To powrót do monitoringu najbardziej niebezpiecznych ulic. Pierwsze, analogowe kamery były zamontowane w Sulechowie w 2005 r. - One pracowały przez kilka lat - mówi Krzysztof Sadowski, komendant straży miejskiej w Sulechowie. - Jednak często się psuły. Myśmy je naprawiali, jednak wystarczało to na miesiąc, dwa. Później ponownie odmawiały posłuszeństwa. Dwa lata temu kamery całkowicie się popsuły. Dlatego miasto postanowiło postawić na nowy, cyfrowy system.
Z końcem lipca rozpoczęły pracę 4 kamery cyfrowe, 3 zamontowane na ratuszu i 1 na pl. Piłsudskiego. Obraz z kamer dociera do siedziby straży miejskiej. A w przyszłym miesiącu podgląd będzie miała też i policja. Cały nowy zestaw kosztował gminę 20 tys. zł. - Chcemy, żeby co roku montować kolejne kamery, rozbudowywać system - mówi K. Sadowski. - Dobrze, gdyby przybywało ich co roku choć dwie.
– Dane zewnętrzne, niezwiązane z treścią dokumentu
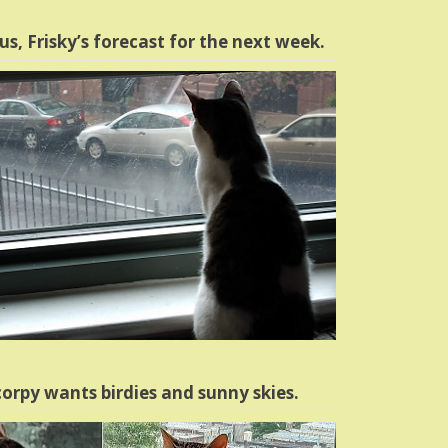
us, Frisky’s forecast for the next week.
orpy wants birdies and sunny skies.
Obraz z monitorów jest rejestrowany przez całą dobę. Za dnia jeden ze strażników miejskich dyżuruje przy ekranie monitoringu i sprawdza zapisane obrazy z minionej nocy. Co ważna obraz z kamer jest na tyle dokładny, że potrafi odczytać numery rejestracyjne aut z bardzo dużej odległości. Gdzie zostaną zamontowane kolejne kamery monitoringu? Policja ma wykaz kilkunastu miejsc w Sulechowie, gdzie najczęściej dochodzi do przekroczenia prawa. Jest to m.in. Park Kościuszki i cmentarz komunalny. To tam zamontowane zostaną cyfrowe kamery w następnych latach.
Sulechów tym samym rozwiązał problem, z którym boryka się też Zielona Góra, w której już 3 lata temu zapowiadano wprowadzenie cyfrowego monitoringu. Wartość inwestycji wyceniano wtedy na 36 mln zł. Niestety do dziś się nic nie zmieniło. Kamery w Zielonej Górze nie dość, że są stare, to jeszcze w większości nie nagrywają wyraźnego obrazu lub są całkowicie zepsute.
Zapis z niektórych jest policjantom pomocny jedynie przy ustalaniu winnych kraks czy wypadków na niektórych skrzyżowaniach lub rondach. I tyle. Nocą nie strzegą miasta, bo obraz z nich jest fatalnej jakości. W dodatku sprzęt jest już również wysłużony. A plany były ambitne. Przewidywały montaż w całym mieście 50 kamer. Dziś wiadomo, że nie ma na to szans, bo Unia Europejska nie da na to pieniędzy. Później pojawił się nowy, znacznie skromniejszy projekt zakładający objęcie monitoringiem na początku tylko starówki.